「臨3311に乗れ」

イメージ 1



おつかれさまです。
ひさびさの城山三郎先生の本。

まー、ちっとけったいなタイトルの本ですが、旅行業界にについての本です。

いまの近畿日本ツーリストのもととなった会社の1つである日本ツーリストの馬場さんという方の一代記です。

臨3311というのは、日本ツーリストが国鉄にむりやりお願いして設定した修学旅行用の臨時列車で、この小説は、採用面接に来た若者を、その晩のその列車に添乗員として即乗務させることからはじまります・・・。

戦後の焼け野原のなか、それこそ、上野駅に営業所があるといっても物置みたいなところから旅行会社を作り上げたという本です。
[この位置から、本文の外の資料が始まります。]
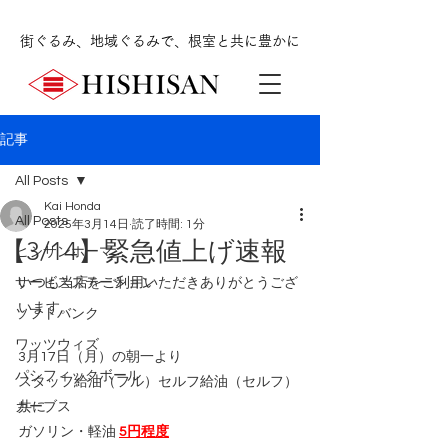
街ぐるみ、地域ぐるみで、根室と共に豊かに
記事
All Posts
Kai Honda
All Posts
2025年3月14日
読了時間: 1分
【3/14】緊急値上げ速報
ヒシサンホーマ
サービスステーション
いつも当店をご利用いただきありがとうござ
います。
ソフトバンク
ワッツウィズ
3月17日（月）の朝一より
パシフィックボール
スタッフ給油（フル）セルフ給油（セルフ）
カーブス
共に
ガソリン・軽油 
5円程度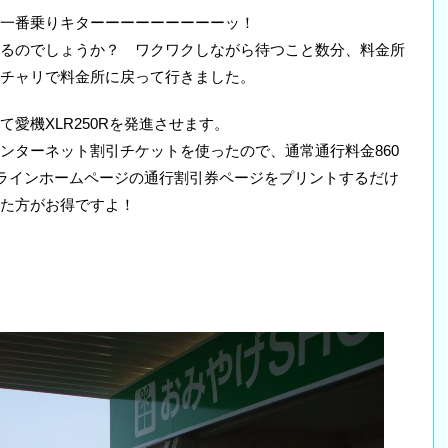
一番乗りキターーーーーーーーーッ！
るのでしょうか？ ワクワクしながら待つこと数分、料金所
チャリで料金所に戻って行きました。
愛機XLR250Rを発進させます。
ンターネット割引チケットを使ったので、通常通行料金860
イラインホームページの通行割引券ページをプリントするだけ
た方がお得ですよ！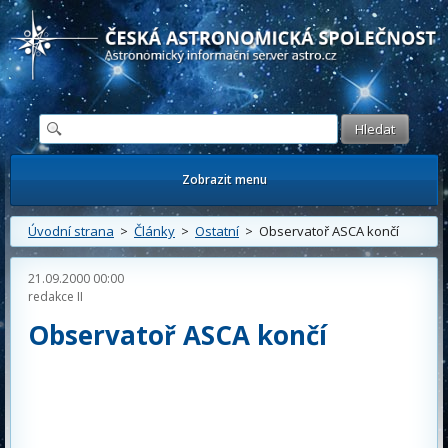
Česká astronomická společnost - Informační astronomický server
Zobrazit menu
Úvodní strana
>
Články
>
Ostatní
> Observatoř ASCA končí
21.09.2000 00:00
redakce II
Observatoř ASCA končí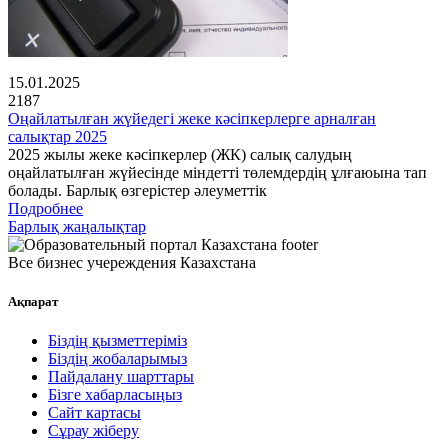
15.01.2025
2187
Оңайлатылған жүйедегі жеке кәсіпкерлерге арналған
салықтар 2025
2025 жылы жеке кәсіпкерлер (ЖК) салық салудың
оңайлатылған жүйесінде міндетті төлемдердің ұлғаюына тап
болады. Барлық өзгерістер әлеуметтік
Подробнее
Барлық жаңалықтар
Все бизнес учереждения Казахстана
Ақпарат
Біздің қызметтеріміз
Біздің жобаларымыз
Пайдалану шарттары
Бізге хабарласыңыз
Сайт картасы
Сұрау жіберу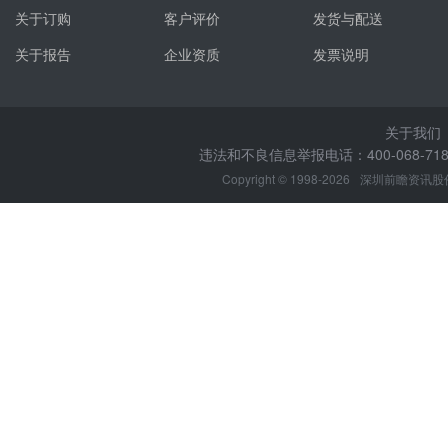
关于订购
客户评价
发货与配送
关于报告
企业资质
发票说明
关于我们
违法和不良信息举报电话：400-068-7188
Copyright © 1998-2026
深圳前瞻资讯股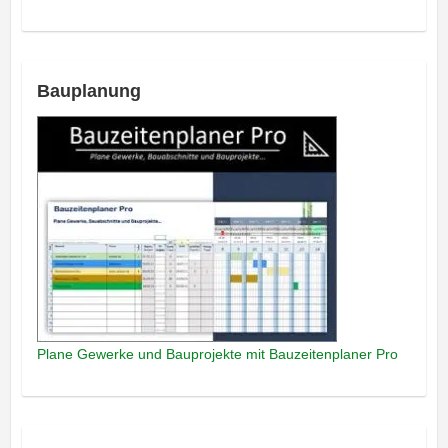
Bauplanung
Plane Gewerke und Bauprojekte mit Bauzeitenplaner Pro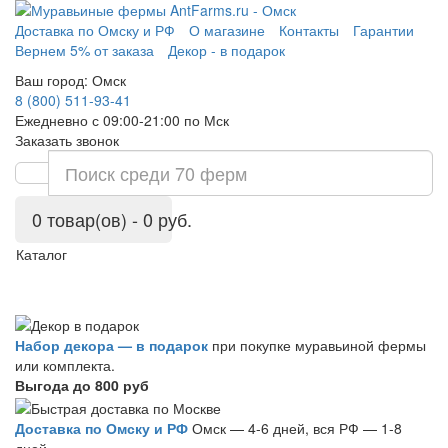
Доставка по Омску и РФ
О магазине
Контакты
Гарантии
Вернем 5% от заказа
Декор - в подарок
Ваш город:
Омск
8 (800) 511-93-41
Ежедневно с 09:00-21:00 по Мск
Заказать звонок
0 товар(ов) - 0 руб.
Каталог
Набор декора — в подарок
при покупке муравьиной фермы
или комплекта.
Выгода до 800 руб
Доставка по Омску и РФ
Омск — 4-6 дней, вся РФ — 1-8
дней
この本を読んではじめてしったのは、近畿日本ツーリストというのは仏教にも深い関係があるそうです。1960年に親鸞聖人700回大遠忌という行事がありました。当時、近畿日本ツーリストの専務であった馬場さんは、数年前にその情報を知り、他の宗派の檀家だったそうですが、わざわざ浄土真宗本願寺派に改宗し、いろいろ営業活動をやって本願寺派の信頼を得たそうです。まー、大遠忌というのは50年に一回しかやらんわけですから、全国各地から篤信の門信徒さんが本山たる西本願寺に参拝されるのですが、そのツアーの大きな部分を受注されたそうです。
結果的に近畿日本ツーリストさんが扱った団体参拝客は24万2600人という莫大な額に上ったそうです・・・・。まー、仏教を金もうけの道具にしたと批判をする人があるのかもしれませんが、ちゃんと、参拝者の役にたったうえで、適正利潤を得ているわけですから商人としては立派なことだと思います。

おりしもことしは750回の大遠忌です。

この本にも出てくるのですが、京都に参拝するのですから当然地方のお年寄りが多く、迷子になったりして結構受け入れが大変だったそうです。旅館さんや旅行会社さんの御苦労にも感謝をしつつ今日はもう寝ます。